So, I’ve been away for the last while because of some mental health trouble but I’m feeling just about healthy enough to write this.
It’s that time of year again; a special retro review for this Hallow’s Eve.
Looking back on the year, a lot of 2016 has been focused on Zack Snyder; or more specifically the hype surrounding ‘Batman v Superman’ and how it actually turned out to be a great big bin full of bums. Snyder, in recent memory, has rather fallen out of favour with mainstream audiences, inasmuch as his style and sensibility has become as fully recognisable as it has increasingly unbearable.
But the funny thing is, this wasn’t always the case; post-‘300’, Zack Snyder has as much geek cred as anyone else and excitement was in the air when his ‘Watchmen‘ adaptation was ready to hit theatres. Pretty much everyone within geek culture loved this guy and we all wanted to see what he was going to get up to next.

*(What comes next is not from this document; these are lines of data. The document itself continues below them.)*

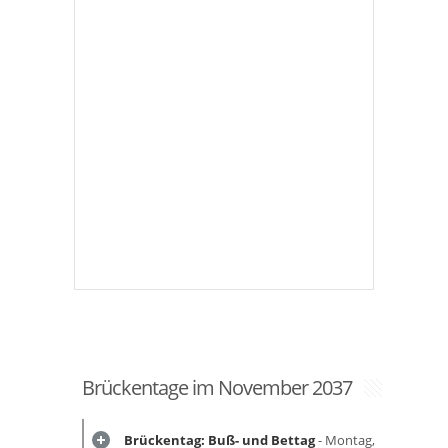
Brückentage im November 2037
Brückentag: Buß- und Bettag
- Montag,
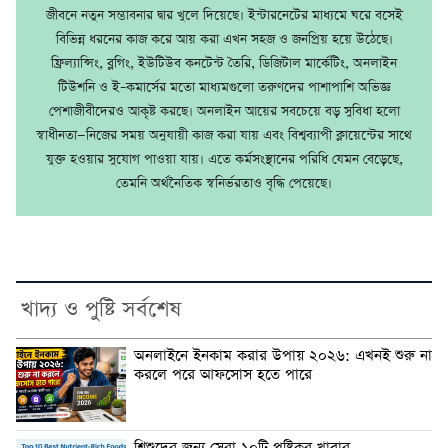
জীবনে নতুন সম্ভাবনার দ্বার খুলে দিয়েছে। ইন্টারনেটের মাধ্যমে ঘরে বসেই
বিভিন্ন ধরনের কাজ করে আয় করা এখন সহজ ও জনপ্রিয় হয়ে উঠেছে।
ফ্রিল্যান্সিং, ব্লগিং, ইউটিউব কনটেন্ট তৈরি, ডিজিটাল মার্কেটিং, অনলাইন
টিউশনি ও ই–কমার্সের মতো মাধ্যমগুলো তরুণদের পাশাপাশি অভিজ্ঞ
পেশাজীবীদেরও আকৃষ্ট করছে। অনলাইন আয়ের সবচেয়ে বড় সুবিধা হলো
স্বাধীনতা—নিজের সময় অনুযায়ী কাজ করা যায় এবং বিশ্বব্যাপী ক্লায়েন্টের সাথে
যুক্ত হওয়ার সুযোগ পাওয়া যায়। এতে কর্মসংস্থানের পরিধি যেমন বেড়েছে,
তেমনি অর্থনৈতিক স্বনির্ভরতাও বৃদ্ধি পেয়েছে।
খাদ্য ও পুষ্টি সর্বশেষ
অনলাইনে ইনকাম করার উপায় ২০২৬: এখনই শুরু না
করলে পরে আফসোস হতে পারে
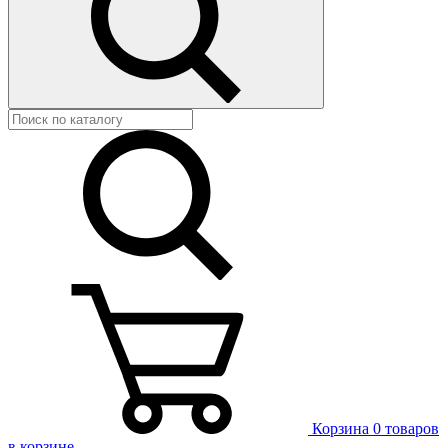
Корзина
0 товаров
в корзине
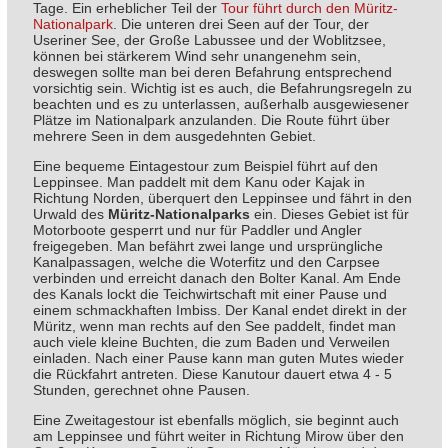
Tage. Ein erheblicher Teil der
Tour führt durch den Müritz-
Nationalpark
. Die unteren drei Seen auf der Tour, der
Useriner See, der Große Labussee und der Woblitzsee,
können bei stärkerem Wind sehr unangenehm sein,
deswegen sollte man bei deren Befahrung entsprechend
vorsichtig sein. Wichtig ist es auch, die Befahrungsregeln zu
beachten und es zu unterlassen, außerhalb ausgewiesener
Plätze im Nationalpark anzulanden. Die Route führt über
mehrere Seen in dem ausgedehnten Gebiet.
Eine bequeme Eintagestour zum Beispiel führt auf den
Leppinsee. Man paddelt mit dem Kanu oder Kajak in
Richtung Norden, überquert den Leppinsee und fährt in den
Urwald des
Müritz-Nationalparks
ein. Dieses Gebiet ist für
Motorboote gesperrt und nur für Paddler und Angler
freigegeben. Man befährt zwei lange und ursprüngliche
Kanalpassagen, welche die Woterfitz und den Carpsee
verbinden und erreicht danach den Bolter Kanal. Am Ende
des Kanals lockt die Teichwirtschaft mit einer Pause und
einem schmackhaften Imbiss. Der Kanal endet direkt in der
Müritz, wenn man rechts auf den See paddelt, findet man
auch viele kleine Buchten, die zum Baden und Verweilen
einladen. Nach einer Pause kann man guten Mutes wieder
die Rückfahrt antreten. Diese Kanutour dauert etwa 4 - 5
Stunden, gerechnet ohne Pausen.
Eine Zweitagestour ist ebenfalls möglich, sie beginnt auch
am Leppinsee und führt weiter in Richtung Mirow über den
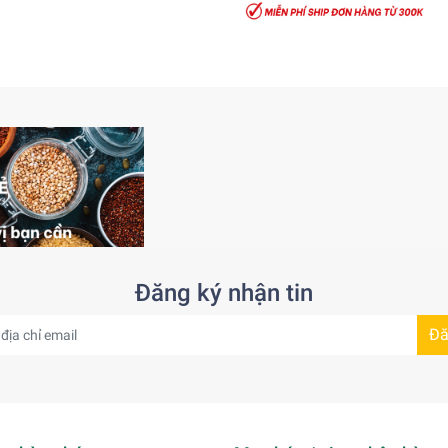
Đăng ký nhận tin
Đă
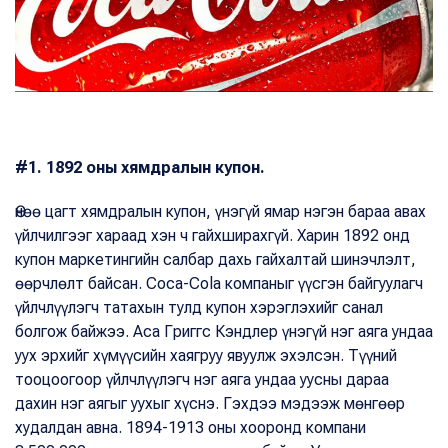
#1. 1892 оны хямдралын купон.
Өнөө цагт хямдралын купон, үнэгүй ямар нэгэн бараа авах
үйлчилгээг хараад хэн ч гайхширахгүй. Харин 1892 онд
купон маркетингийн салбар дахь гайхалтай шинэчлэлт,
өөрчлөлт байсан. Coca-Cola компаныг үүсгэн байгуулагч
үйлчлүүлэгч татахын тулд купон хэрэглэхийг санал
болгож байжээ. Аса Григгс Кэндлер үнэгүй нэг аяга ундаа
уух эрхийг хүмүүсийн хаягруу явуулж эхэлсэн. Түүний
тооцоогоор үйлчлүүлэгч нэг аяга ундаа уусны дараа
дахин нэг аягыг уухыг хүснэ. Гэхдээ мэдээж мөнгөөр
худалдан авна. 1894-1913 оны хооронд компани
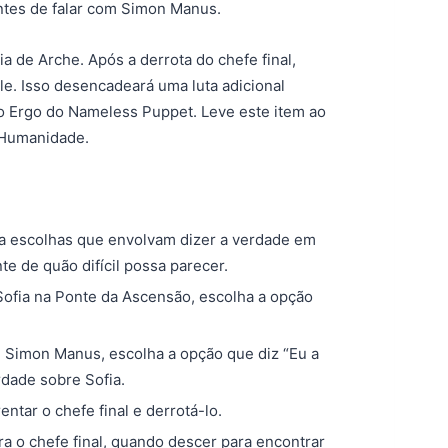
ntes de falar com Simon Manus.
ia de Arche. Após a derrota do chefe final,
e. Isso desencadeará uma luta adicional
 Ergo do Nameless Puppet. Leve este item ao
 Humanidade.
aça escolhas que envolvam dizer a verdade em
 de quão difícil possa parecer.
Sofia na Ponte da Ascensão, escolha a opção
 Simon Manus, escolha a opção que diz “Eu a
rdade sobre Sofia.
rentar o chefe final e derrotá-lo.
tra o chefe final, quando descer para encontrar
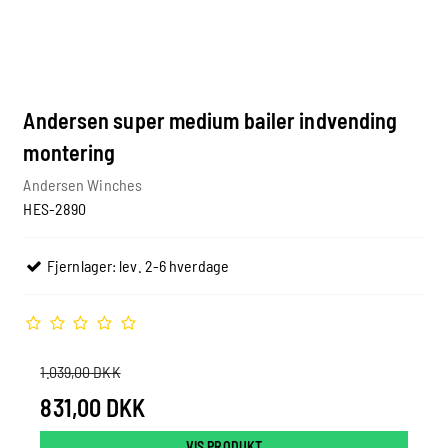
Andersen super medium bailer indvending
montering
Andersen Winches
HES-2890
Fjernlager: lev. 2-6 hverdage
1.039,00 DKK
831,00 DKK
VIS PRODUKT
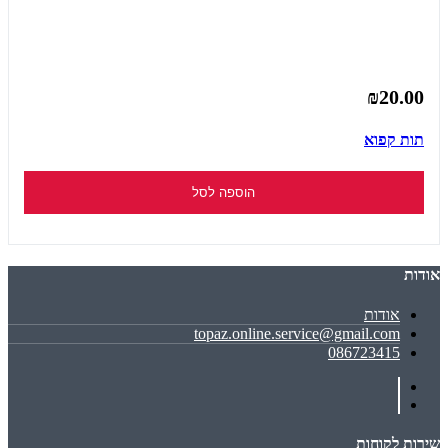
₪20.00
תות קפוא
הוספה לסל
אודות
אודות
topaz.online.service@gmail.com
086723415
שירות לקוחות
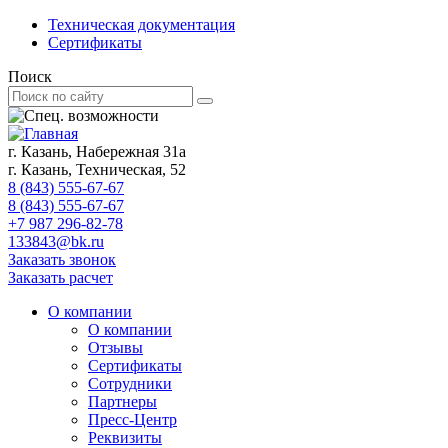
Техническая документация
Сертификаты
Поиск
г. Казань, Набережная 31а
г. Казань, Техническая, 52
8 (843) 555-67-67
8 (843) 555-67-67
+7 987 296-82-78
133843@bk.ru
Заказать звонок
Заказать расчет
О компании
О компании
Отзывы
Сертификаты
Сотрудники
Партнеры
Пресс-Центр
Реквизиты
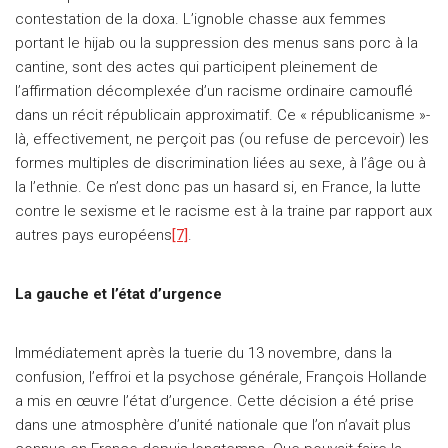
contestation de la doxa. L’ignoble chasse aux femmes
portant le hijab ou la suppression des menus sans porc à la
cantine, sont des actes qui participent pleinement de
l’affirmation décomplexée d’un racisme ordinaire camouflé
dans un récit républicain approximatif. Ce « républicanisme »-
là, effectivement, ne perçoit pas (ou refuse de percevoir) les
formes multiples de discrimination liées au sexe, à l’âge ou à
la l’ethnie. Ce n’est donc pas un hasard si, en France, la lutte
contre le sexisme et le racisme est à la traine par rapport aux
autres pays européens
[7]
.
La gauche et l’état d’urgence
Immédiatement après la tuerie du 13 novembre, dans la
confusion, l’effroi et la psychose générale, François Hollande
a mis en œuvre l’état d’urgence. Cette décision a été prise
dans une atmosphère d’unité nationale que l’on n’avait plus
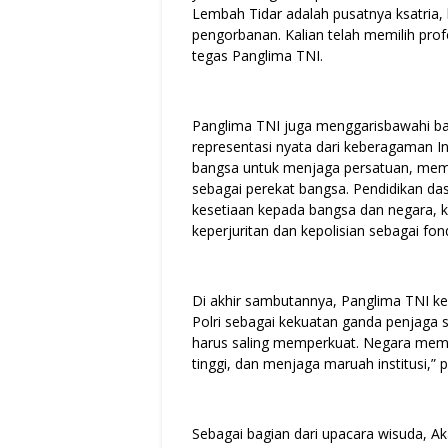
Lembah Tidar adalah pusatnya ksatria, 
pengorbanan. Kalian telah memilih prof
tegas Panglima TNI.
Panglima TNI juga menggarisbawahi b
representasi nyata dari keberagaman I
bangsa untuk menjaga persatuan, memp
sebagai perekat bangsa. Pendidikan da
kesetiaan kepada bangsa dan negara, kar
keperjuritan dan kepolisian sebagai fon
Di akhir sambutannya, Panglima TNI ke
Polri sebagai kekuatan ganda penjaga s
harus saling memperkuat. Negara membut
tinggi, dan menjaga maruah institusi,”
Sebagai bagian dari upacara wisuda, 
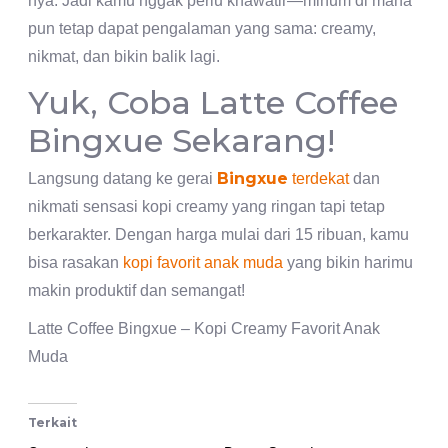
nya. Jadi kamu nggak perlu khawatir—minum di mana
pun tetap dapat pengalaman yang sama: creamy,
nikmat, dan bikin balik lagi.
Yuk, Coba Latte Coffee
Bingxue Sekarang!
Bingxue
Langsung datang ke gerai
terdekat
dan
nikmati sensasi kopi creamy yang ringan tapi tetap
berkarakter. Dengan harga mulai dari 15 ribuan, kamu
bisa rasakan
kopi favorit anak muda
yang bikin harimu
makin produktif dan semangat!
Latte Coffee Bingxue – Kopi Creamy Favorit Anak
Muda
Terkait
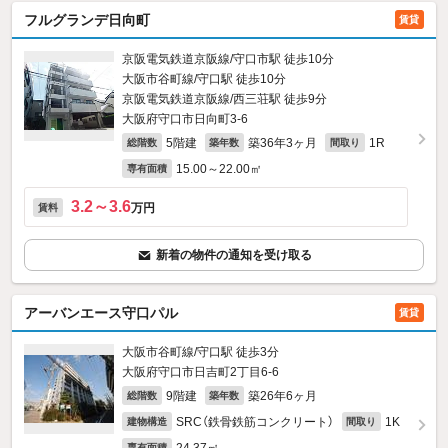
フルグランデ日向町
賃貸
京阪電気鉄道京阪線/守口市駅 徒歩10分
大阪市谷町線/守口駅 徒歩10分
京阪電気鉄道京阪線/西三荘駅 徒歩9分
大阪府守口市日向町3-6
5階建
築36年3ヶ月
1R
総階数
築年数
間取り
15.00～22.00㎡
専有面積
3.2～3.6
万円
賃料
新着の物件の通知を受け取る
アーバンエース守口パル
賃貸
大阪市谷町線/守口駅 徒歩3分
大阪府守口市日吉町2丁目6-6
9階建
築26年6ヶ月
総階数
築年数
SRC（鉄骨鉄筋コンクリート）
1K
建物構造
間取り
専有面積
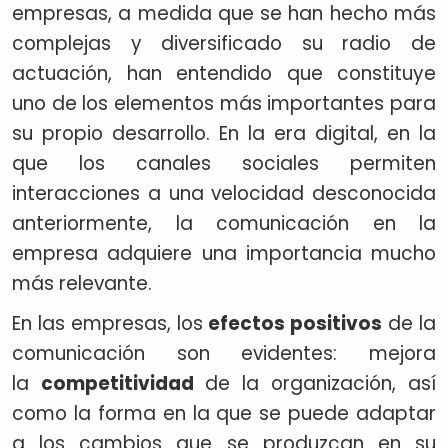
empresas, a medida que se han hecho más
complejas y diversificado su radio de
actuación, han entendido que constituye
uno de los elementos más importantes para
su propio desarrollo. En la era digital, en la
que los canales sociales permiten
interacciones a una velocidad desconocida
anteriormente, la comunicación en la
empresa adquiere una importancia mucho
más relevante.
En las empresas, los
efectos positivos
de la
comunicación son evidentes: mejora
la
competitividad
de la organización, así
como la forma en la que se puede adaptar
a los cambios que se produzcan en su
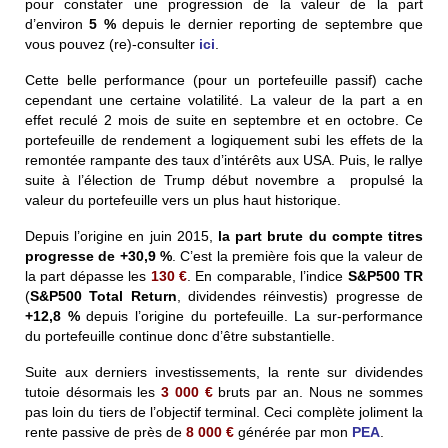
pour constater une progression de la valeur de la part
d’environ
5 %
depuis le dernier reporting de septembre que
vous pouvez (re)-consulter
ici
.
Cette belle performance (pour un portefeuille passif) cache
cependant une certaine volatilité. La valeur de la part a en
effet reculé 2 mois de suite en septembre et en octobre. Ce
portefeuille de rendement a logiquement subi les effets de la
remontée rampante des taux d’intérêts aux USA. Puis, le rallye
suite à l’élection de Trump début novembre a propulsé la
valeur du portefeuille vers un plus haut historique.
Depuis l’origine en juin 2015,
la part brute du compte titres
progresse de
+30,9 %
. C’est la première fois que la valeur de
la part dépasse les
130
€
. En comparable, l’indice
S&P500 TR
(
S&P500 Total Return
, dividendes réinvestis) progresse de
+12,8 %
depuis l’origine du portefeuille. La sur-performance
du portefeuille continue donc d’être substantielle.
Suite aux derniers investissements, la rente sur dividendes
tutoie désormais les
3 000
€
bruts par an. Nous ne sommes
pas loin du tiers de l’objectif terminal. Ceci complète joliment la
rente passive de près de
8 000
€
générée par mon
PEA
.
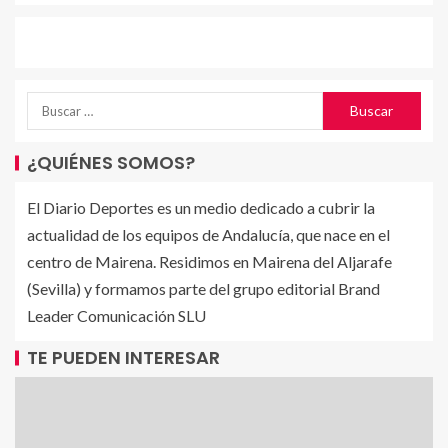
¿QUIÉNES SOMOS?
El Diario Deportes es un medio dedicado a cubrir la
actualidad de los equipos de Andalucía, que nace en el
centro de Mairena. Residimos en Mairena del Aljarafe
(Sevilla) y formamos parte del grupo editorial Brand
Leader Comunicación SLU
TE PUEDEN INTERESAR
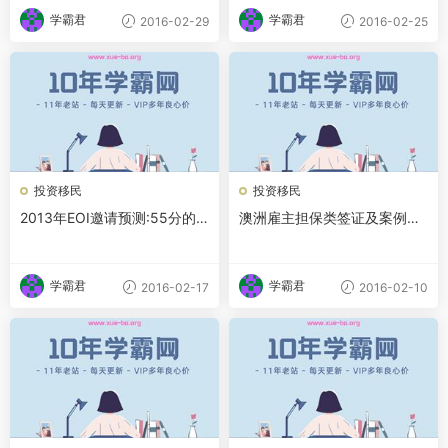
学霸君
学霸君
2016-02-29
2016-02-25
投资移民
投资移民
2013年EOI邀请预测:55分的
澳洲雇主担保类签证及案例分
时代即将到来
析
学霸君
学霸君
2016-02-17
2016-02-10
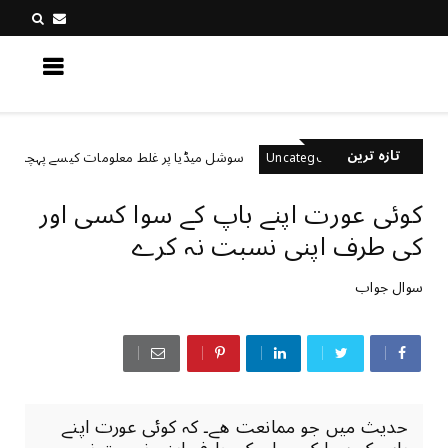
کچھ نیا جانیں
تازہ ترین
ں؟
سوشل میڈیا پر غلط معلومات کیسے پہچانیں؟
Uncategorized
کوئی عورت اپنے باپ کے سوا کسی اور
کی طرف اپنی نسبت نہ کرے
سوال جواب
حدیث میں جو ممانعت ھے۔ کہ کوئی عورت اپنے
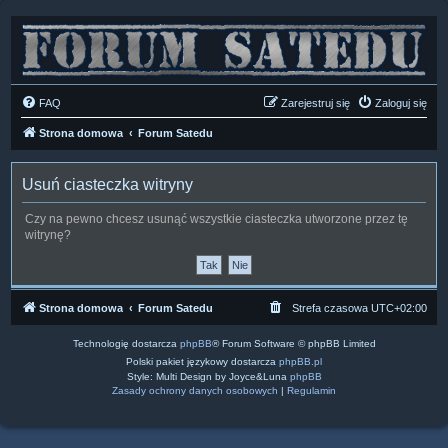
FAQ
Zarejestruj się
Zaloguj się
Strona domowa
Forum Satedu
Usuń ciasteczka witryny
Czy na pewno chcesz usunąć wszystkie ciasteczka utworzone przez tę
witrynę?
Strona domowa
Forum Satedu
Strefa czasowa
UTC+02:00
Technologię dostarcza
phpBB
® Forum Software © phpBB Limited
Polski pakiet językowy dostarcza
phpBB.pl
Style: Multi Design by Joyce&Luna
phpBB
Zasady ochrony danych osobowych
|
Regulamin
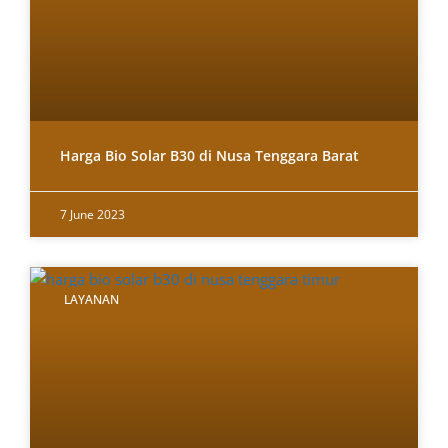
Harga Bio Solar B30 di Nusa Tenggara Barat
7 June 2023
LAYANAN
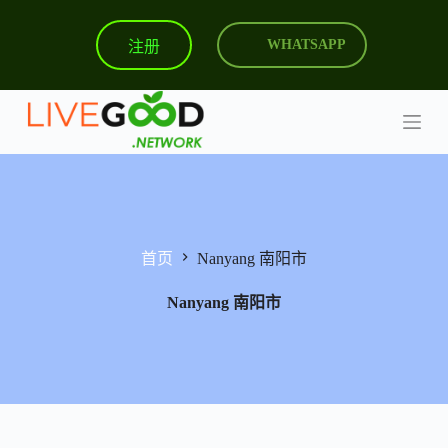
跳
注册
WHATSAPP
过
内
容
首页
Nanyang 南阳市
Nanyang 南阳市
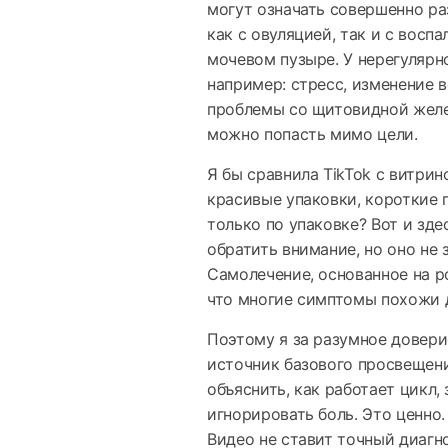
могут означать совершенно ра
как с овуляцией, так и с вос
мочевом пузыре. У нерегулярн
например: стресс, изменение в
проблемы со щитовидной желез
можно попасть мимо цели.
Я бы сравнила TikTok с витрин
красивые упаковки, короткие 
только по упаковке? Вот и зде
обратить внимание, но оно не
Самолечение, основанное на р
что многие симптомы похожи д
Поэтому я за разумное доверие
источник базового просвещен
объяснить, как работает цикл,
игнорировать боль. Это ценно.
Видео не ставит точный диагн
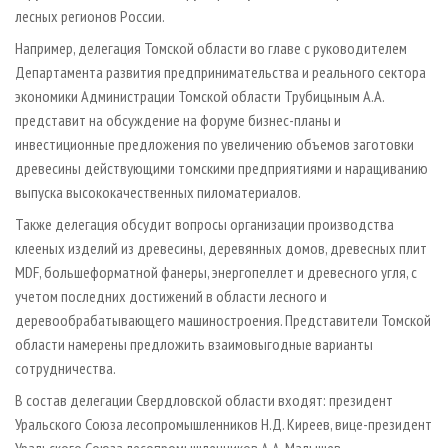
лесных регионов России.
Например, делегация Томской области во главе с руководителем
Департамента развития предпринимательства и реального сектора
экономики Администрации Томской области Трубицыным А.А.
представит на обсуждение на форуме бизнес-планы и
инвестиционные предложения по увеличению объемов заготовки
древесины действующими томскими предприятиями и наращиванию
выпуска высококачественных пиломатериалов.
Также делегация обсудит вопросы организации производства
клееных изделий из древесины, деревянных домов, древесных плит
MDF, большеформатной фанеры, энергопеллет и древесного угля, с
учетом последних достижений в области лесного и
деревообрабатывающего машиностроения. Представители Томской
области намерены предложить взаимовыгодные варианты
сотрудничества.
В состав делегации Свердловской области входят: президент
Уральского Союза лесопромышленников Н.Д. Киреев, вице-президент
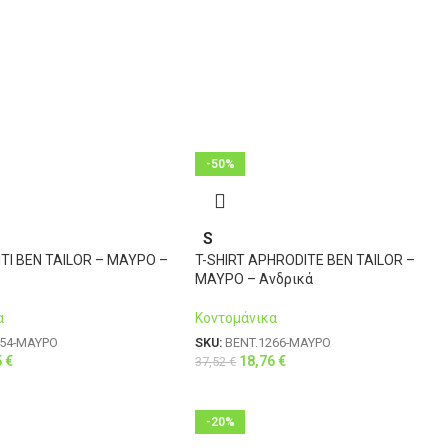
-50%
S
NTI BEN TAILOR – ΜΑΥΡΟ –
T-SHIRT APHRODITE BEN TAILOR –
ΜΑΥΡΟ – Ανδρικά
α
Κοντομάνικα
254-ΜΑΥΡΟ
SKU:
BENT.1266-ΜΑΥΡΟ
5
€
18,76
€
37,52
€
-20%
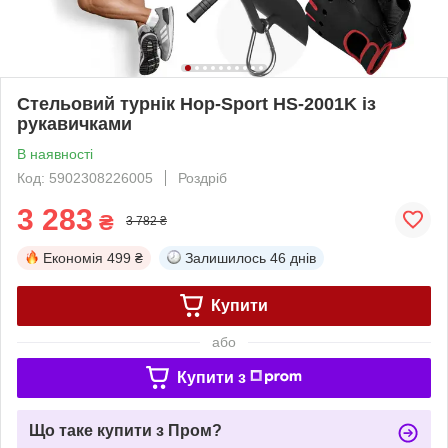
Стельовий турнік Hop-Sport HS-2001K із
рукавичками
В наявності
Код: 5902308226005
Роздріб
3 283
₴
3 782 ₴
Економія
499 ₴
Залишилось
46 днів
Купити
або
Купити з
Що таке купити з Пром?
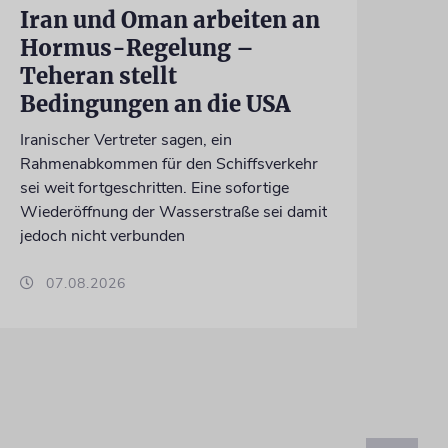
Iran und Oman arbeiten an
Hormus-Regelung –
Teheran stellt
Bedingungen an die USA
Iranischer Vertreter sagen, ein
Rahmenabkommen für den Schiffsverkehr
sei weit fortgeschritten. Eine sofortige
Wiederöffnung der Wasserstraße sei damit
jedoch nicht verbunden
07.08.2026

If you ask me, the first big blow to his credibility was most likely ‘Sucker Punch’ – the first film he’d made that wasn’t based on pre-existing material – but the final straw with a lot of people fell somewhere between ‘Man of Steel’ and ‘Batman v Superman’.
What I’m heading towards is the point that since ‘300’, Snyder has never quite lived up to the promise of that movie, and it’s most likely because too much is expected of him, given how much he wowed us that first time.
So what I’d like to do is revisit a time when Zack Snyder had absolutely zero audience expectations and see what Snyder’s style and sensibility looks like when working of his own accord, aiming to impress no-one but himself.
So, let’s talk about ‘Dawn of the Dead’.
George A. Romero’s 1978 ‘Dawn of the Dead’ is a rather scrappy and ragged independent production made at a time where large shopping centres were still a relatively unseen phenomena in the American midwest; so when Romero was invited by a college friend of his to visit the Monroeville Mall in Pennsylvania – where the movie would eventually be shot – Romero hit upon an idea to set a zombie movie there, seeing as he had remarked upon how easy it would be to survive there, should such a sociological disaster strike; as well as making note of how passive and blissful the shoppers looked wandering aimlessly from store to store.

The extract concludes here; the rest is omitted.